The dead space remaining after TE removal is a theoretical problem if it were to become infected or to connect to a sinus exiting through the skin. We have followed 18 patients with either drains or sinuses connected to the TE capsule, and none has developed chronically draining sinuses or subsequent abscesses. If an infected space or a space connected to a cutaneous sinus is encountered at the time of TE removal, the space should be drained and an attempt should be made to close the space by liberating surrounding bowel adhesions or omentum.

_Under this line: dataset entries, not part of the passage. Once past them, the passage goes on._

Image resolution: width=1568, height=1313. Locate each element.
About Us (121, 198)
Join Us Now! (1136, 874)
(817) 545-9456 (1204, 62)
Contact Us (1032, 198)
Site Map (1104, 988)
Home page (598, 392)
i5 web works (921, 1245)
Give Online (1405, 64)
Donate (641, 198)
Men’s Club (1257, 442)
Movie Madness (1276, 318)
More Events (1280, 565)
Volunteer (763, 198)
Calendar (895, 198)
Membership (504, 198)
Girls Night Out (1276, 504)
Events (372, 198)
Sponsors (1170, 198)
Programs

The indications for TE placement as a method of small bowel exclusion, as opposed to other foreign bodies or tissue rearrangements (such as rectus abdominis or gracilis myocutaneous flaps), have not been established by phase III trials. Tissue expanders are probably slightly more expensive than polyglactin or polyglycolic acid meshes, but they last longer (the mesh is gone in 3 to 4 months), are easier to place and withdraw, and have a proven record of adequate exclusion. Also, if exposed to infection, TEs can usually be drained and treated more easily than meshes without curtailing RT.
If adequate small bowel exclusion can be accomplished by native tissue, such as an omental plug or sling or a fibroid uterus, this certainly should be the exclusion method of choice. Unfortunately, patients who have the greatest need for small bowel exclusion (eg, those who have undergone prior surgery and RT) are the least likely to have native tissue available for exclusion. In such cases, we have found saline-filled TEs to be the most reliable method for small bowel exclusion.